▸ **What you have to do**: Write out exactly the lines of the entries below from the one holding "Enhance Pilot Situational" to the one holding "All Resources (799, 2294)", inclusive, and leave out all other lines.

▸ **Data shown**:
------------------------------

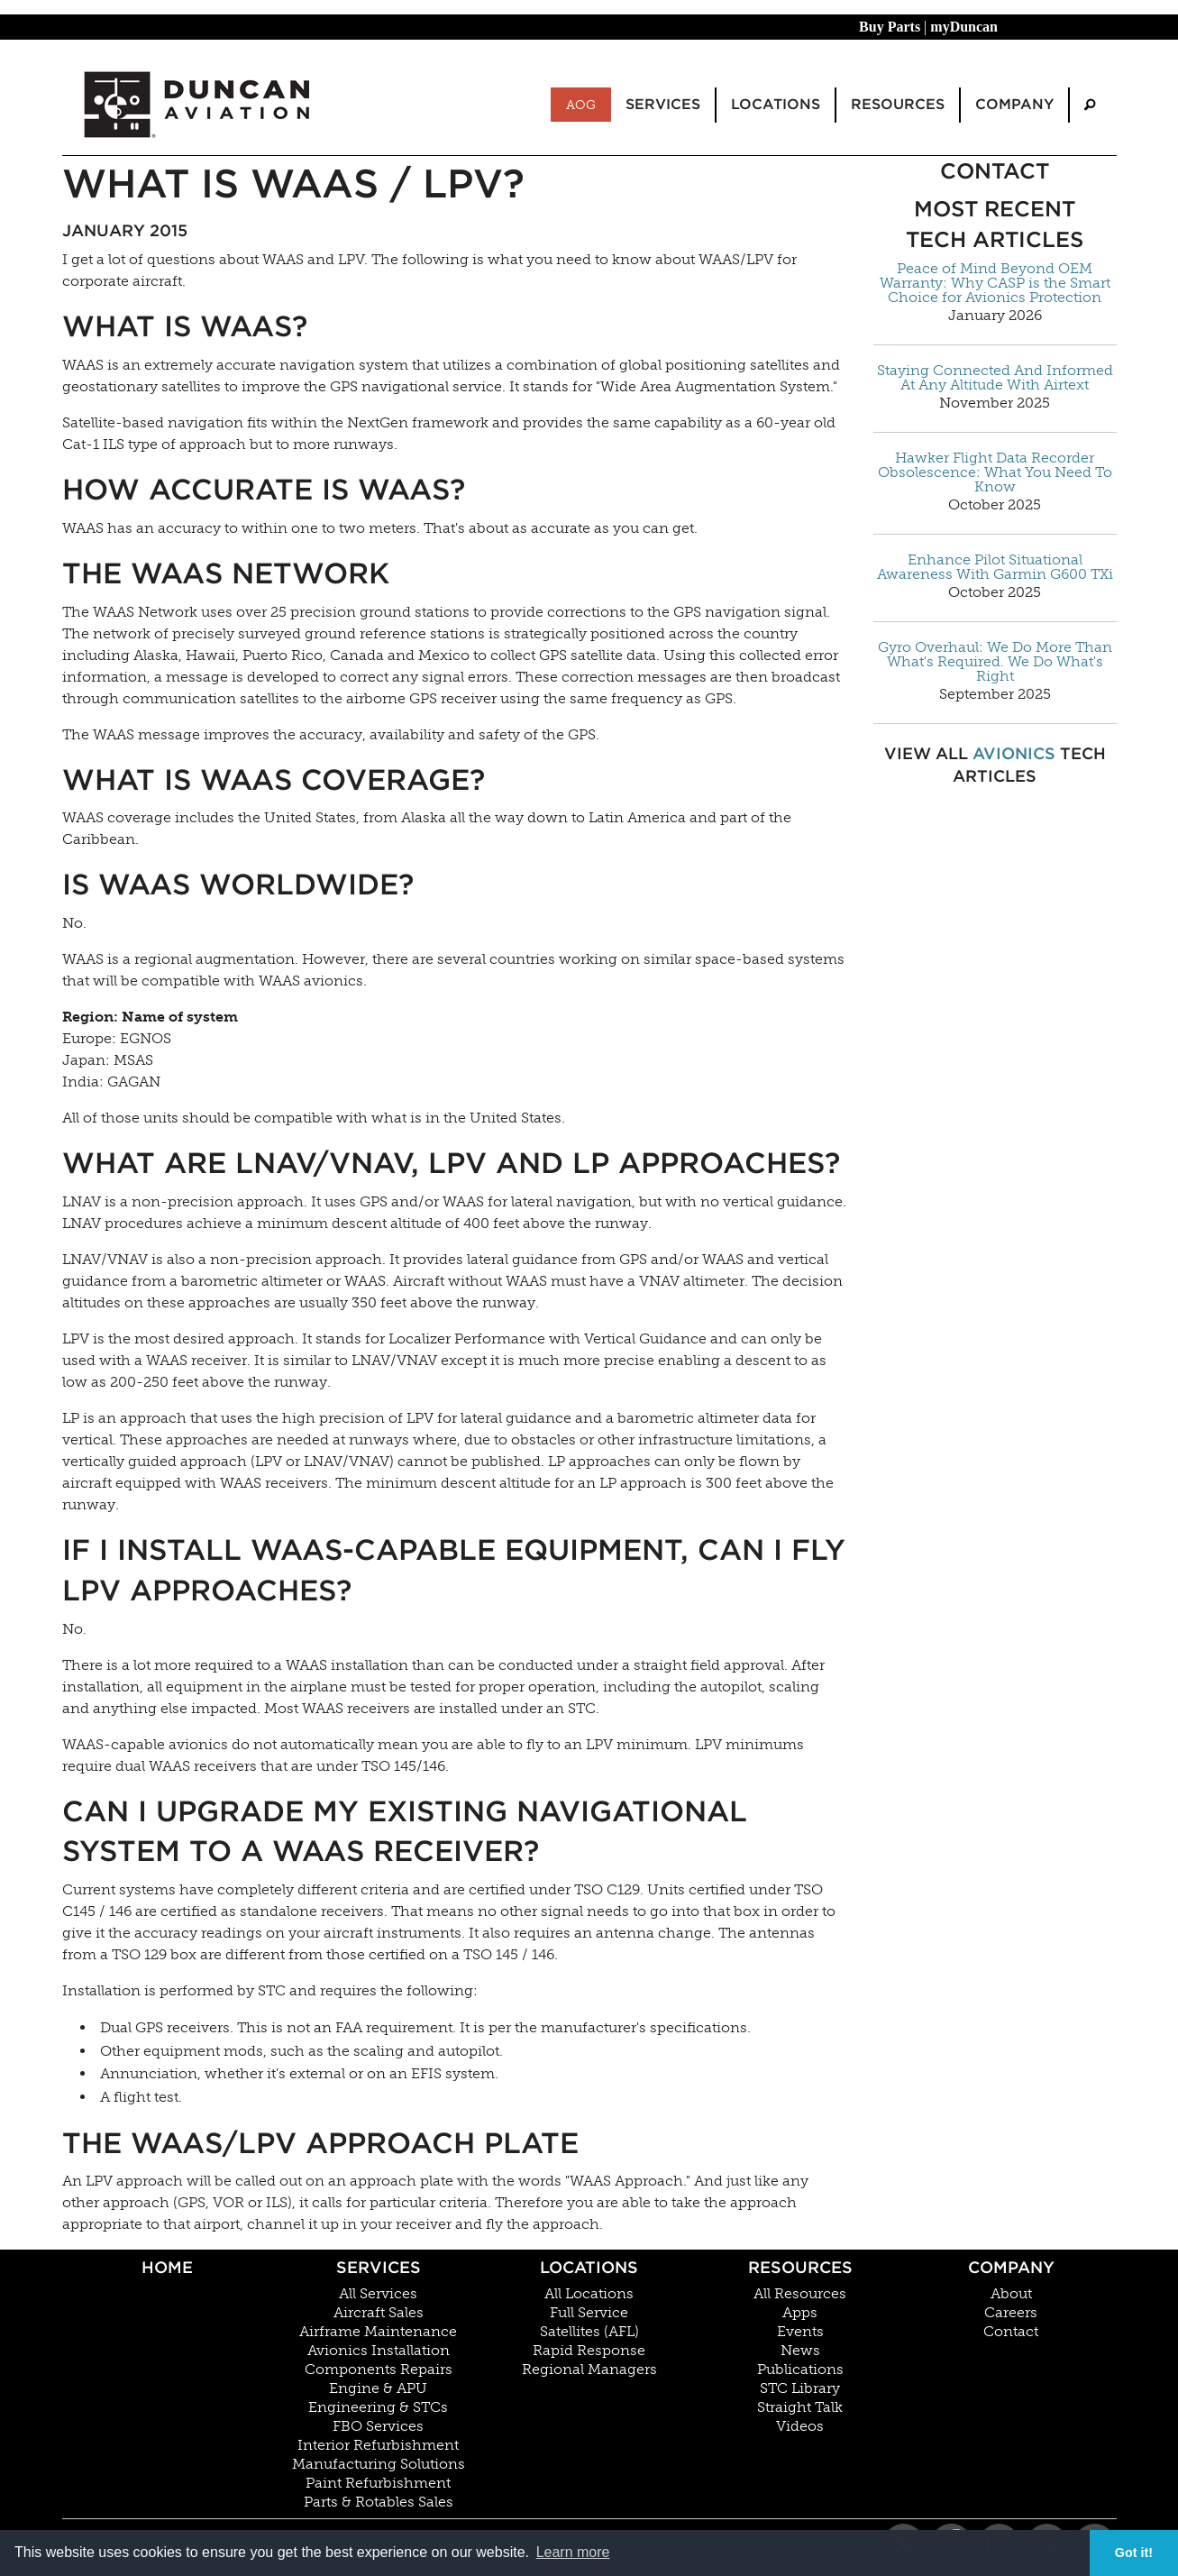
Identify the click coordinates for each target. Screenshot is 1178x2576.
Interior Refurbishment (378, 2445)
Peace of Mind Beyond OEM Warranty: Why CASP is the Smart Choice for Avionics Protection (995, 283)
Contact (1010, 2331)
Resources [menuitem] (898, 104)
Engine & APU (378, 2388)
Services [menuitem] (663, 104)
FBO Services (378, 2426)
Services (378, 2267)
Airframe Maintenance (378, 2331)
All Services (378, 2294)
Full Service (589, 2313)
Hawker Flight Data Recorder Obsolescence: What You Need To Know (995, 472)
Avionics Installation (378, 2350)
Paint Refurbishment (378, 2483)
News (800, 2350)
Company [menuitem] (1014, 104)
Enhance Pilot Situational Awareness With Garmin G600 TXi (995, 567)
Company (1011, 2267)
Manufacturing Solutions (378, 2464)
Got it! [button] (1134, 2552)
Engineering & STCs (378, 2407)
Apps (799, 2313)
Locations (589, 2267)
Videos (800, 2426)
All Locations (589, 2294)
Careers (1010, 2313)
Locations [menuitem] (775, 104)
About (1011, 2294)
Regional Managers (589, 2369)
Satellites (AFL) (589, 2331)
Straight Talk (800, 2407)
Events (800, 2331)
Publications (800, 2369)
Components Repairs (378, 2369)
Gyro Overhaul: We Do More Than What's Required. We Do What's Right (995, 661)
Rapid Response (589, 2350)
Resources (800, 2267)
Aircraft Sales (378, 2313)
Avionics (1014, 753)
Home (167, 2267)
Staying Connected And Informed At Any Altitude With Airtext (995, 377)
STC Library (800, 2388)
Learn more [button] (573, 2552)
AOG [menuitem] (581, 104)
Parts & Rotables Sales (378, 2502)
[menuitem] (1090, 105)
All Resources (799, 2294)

------------------------------

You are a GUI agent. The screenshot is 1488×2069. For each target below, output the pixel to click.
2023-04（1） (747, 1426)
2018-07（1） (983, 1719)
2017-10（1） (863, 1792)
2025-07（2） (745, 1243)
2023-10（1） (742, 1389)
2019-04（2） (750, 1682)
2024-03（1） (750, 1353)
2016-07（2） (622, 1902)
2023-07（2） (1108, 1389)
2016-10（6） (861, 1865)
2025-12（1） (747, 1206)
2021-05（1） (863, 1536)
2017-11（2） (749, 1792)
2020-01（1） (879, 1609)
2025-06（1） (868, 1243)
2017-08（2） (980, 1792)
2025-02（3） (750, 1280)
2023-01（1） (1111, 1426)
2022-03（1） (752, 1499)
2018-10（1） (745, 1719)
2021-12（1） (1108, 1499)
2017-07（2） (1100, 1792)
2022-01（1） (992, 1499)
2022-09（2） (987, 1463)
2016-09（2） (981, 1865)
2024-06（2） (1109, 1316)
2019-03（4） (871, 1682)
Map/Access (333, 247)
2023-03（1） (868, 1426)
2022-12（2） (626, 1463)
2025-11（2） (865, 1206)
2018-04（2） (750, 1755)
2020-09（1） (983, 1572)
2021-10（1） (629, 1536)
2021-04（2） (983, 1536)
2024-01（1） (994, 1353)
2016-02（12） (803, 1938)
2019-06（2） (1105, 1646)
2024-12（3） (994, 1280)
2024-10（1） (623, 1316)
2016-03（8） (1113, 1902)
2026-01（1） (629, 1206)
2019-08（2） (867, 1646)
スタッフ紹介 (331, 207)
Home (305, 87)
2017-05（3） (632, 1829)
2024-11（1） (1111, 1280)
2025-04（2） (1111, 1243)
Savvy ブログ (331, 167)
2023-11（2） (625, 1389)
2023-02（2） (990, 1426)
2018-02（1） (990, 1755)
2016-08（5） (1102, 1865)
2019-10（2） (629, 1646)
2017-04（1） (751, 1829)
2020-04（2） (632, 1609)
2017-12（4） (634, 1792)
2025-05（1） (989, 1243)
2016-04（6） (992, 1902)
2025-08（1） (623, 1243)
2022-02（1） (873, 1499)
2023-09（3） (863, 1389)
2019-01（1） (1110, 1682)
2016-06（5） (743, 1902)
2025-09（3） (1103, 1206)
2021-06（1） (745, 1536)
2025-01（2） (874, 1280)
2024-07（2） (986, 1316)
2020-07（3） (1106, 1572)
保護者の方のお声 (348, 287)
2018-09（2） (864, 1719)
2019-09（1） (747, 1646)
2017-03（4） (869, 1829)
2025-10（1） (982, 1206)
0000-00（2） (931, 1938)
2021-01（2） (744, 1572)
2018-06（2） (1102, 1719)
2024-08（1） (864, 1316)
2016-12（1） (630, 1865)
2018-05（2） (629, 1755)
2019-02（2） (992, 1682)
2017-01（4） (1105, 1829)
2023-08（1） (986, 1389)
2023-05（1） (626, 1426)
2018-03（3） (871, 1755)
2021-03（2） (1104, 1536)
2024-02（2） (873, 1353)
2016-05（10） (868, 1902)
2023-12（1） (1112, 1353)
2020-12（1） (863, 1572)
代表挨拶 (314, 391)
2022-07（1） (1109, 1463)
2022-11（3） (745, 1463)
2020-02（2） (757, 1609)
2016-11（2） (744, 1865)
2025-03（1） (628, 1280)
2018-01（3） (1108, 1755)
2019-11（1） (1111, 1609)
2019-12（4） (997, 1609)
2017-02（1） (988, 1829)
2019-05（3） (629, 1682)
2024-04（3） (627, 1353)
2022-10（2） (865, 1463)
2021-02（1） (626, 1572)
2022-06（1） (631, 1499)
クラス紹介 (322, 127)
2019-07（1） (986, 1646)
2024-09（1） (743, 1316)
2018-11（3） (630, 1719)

------------------------------

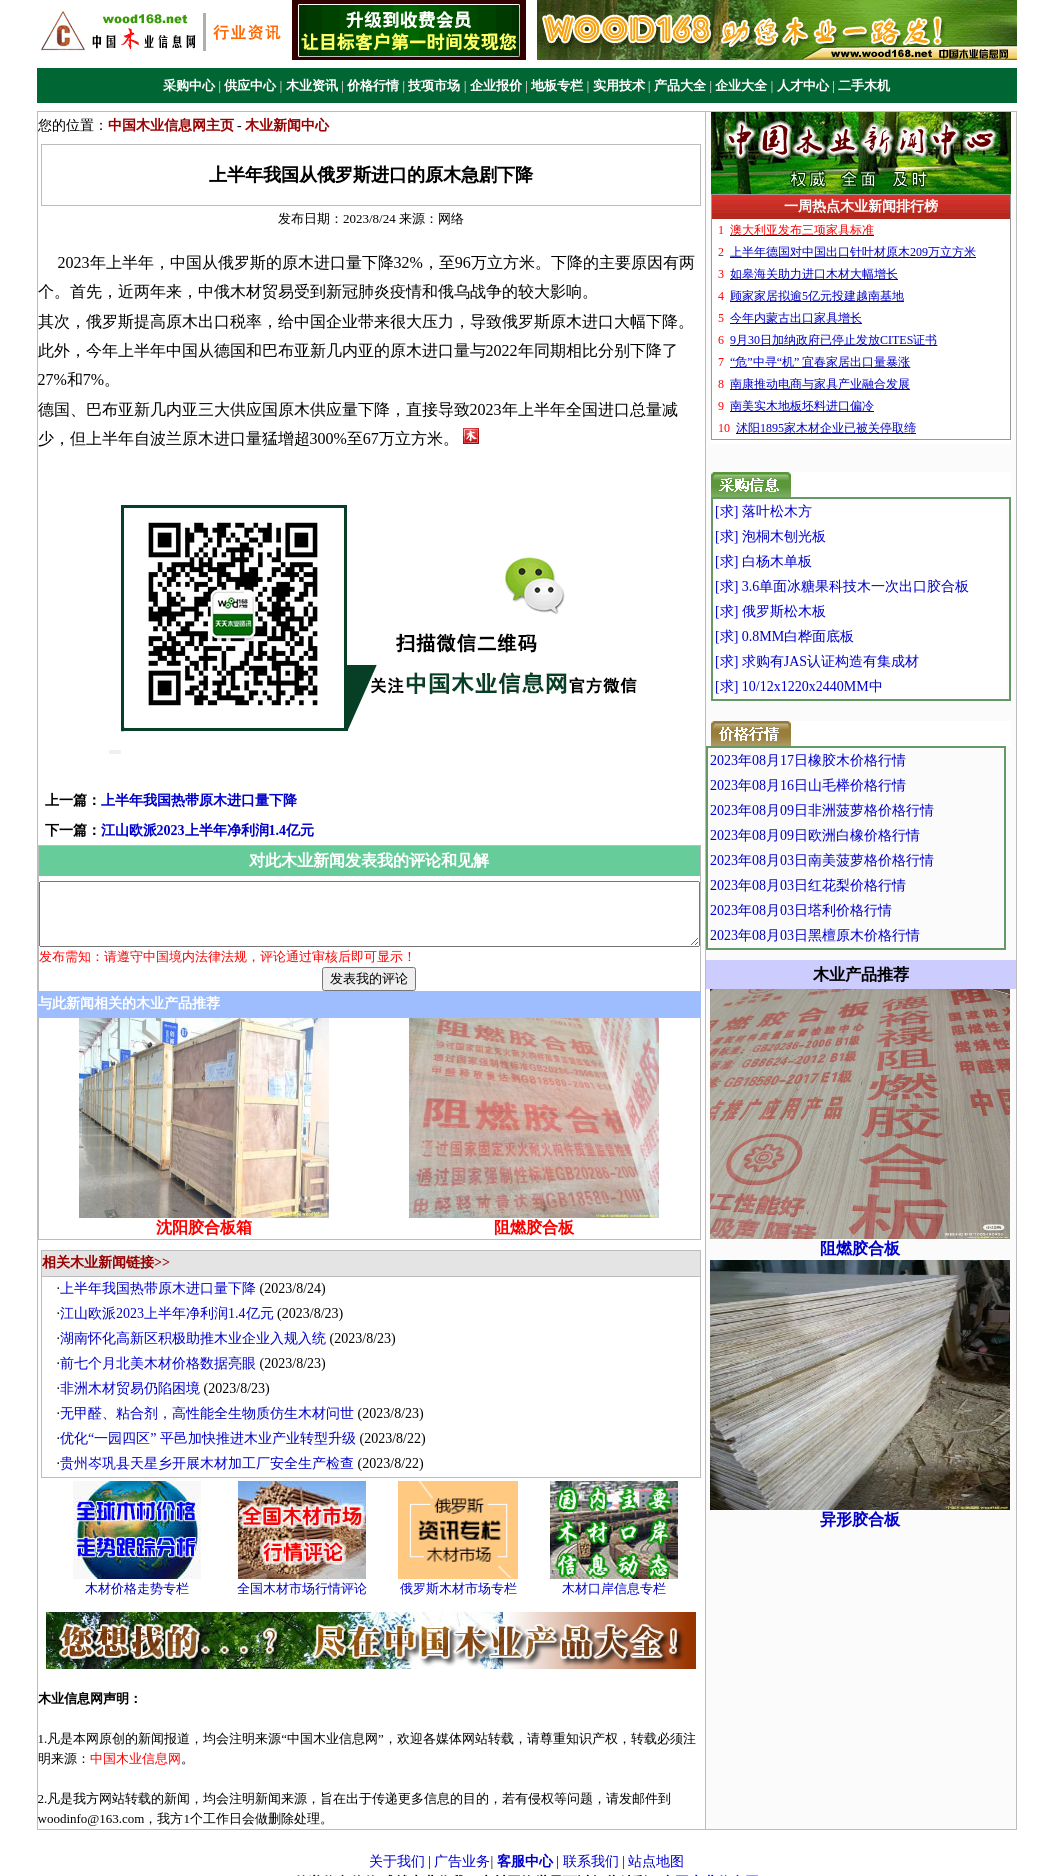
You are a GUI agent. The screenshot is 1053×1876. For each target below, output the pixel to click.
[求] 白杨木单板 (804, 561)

------------------------------

▸ **Answer to this exercise**:
Enhance Pilot Situational Awareness With Garmin G600 TXi (995, 567)
Company (1011, 2267)
Manufacturing Solutions (378, 2464)
Got it! [button] (1134, 2552)
Engineering & STCs (378, 2407)
Apps (799, 2313)
Locations (589, 2267)
Videos (800, 2426)
All Locations (589, 2294)
Careers (1010, 2313)
Locations [menuitem] (775, 104)
About (1011, 2294)
Regional Managers (589, 2369)
Satellites (AFL) (589, 2331)
Straight Talk (800, 2407)
Events (800, 2331)
Publications (800, 2369)
Components Repairs (378, 2369)
Gyro Overhaul: We Do More Than What's Required. We Do What's Right (995, 661)
Rapid Response (589, 2350)
Resources (800, 2267)
Aircraft Sales (378, 2313)
Avionics (1014, 753)
Home (167, 2267)
Staying Connected And Informed At Any Altitude With Airtext (995, 377)
STC Library (800, 2388)
Learn more [button] (573, 2552)
AOG [menuitem] (581, 104)
Parts & Rotables Sales (378, 2502)
[menuitem] (1090, 105)
All Resources (799, 2294)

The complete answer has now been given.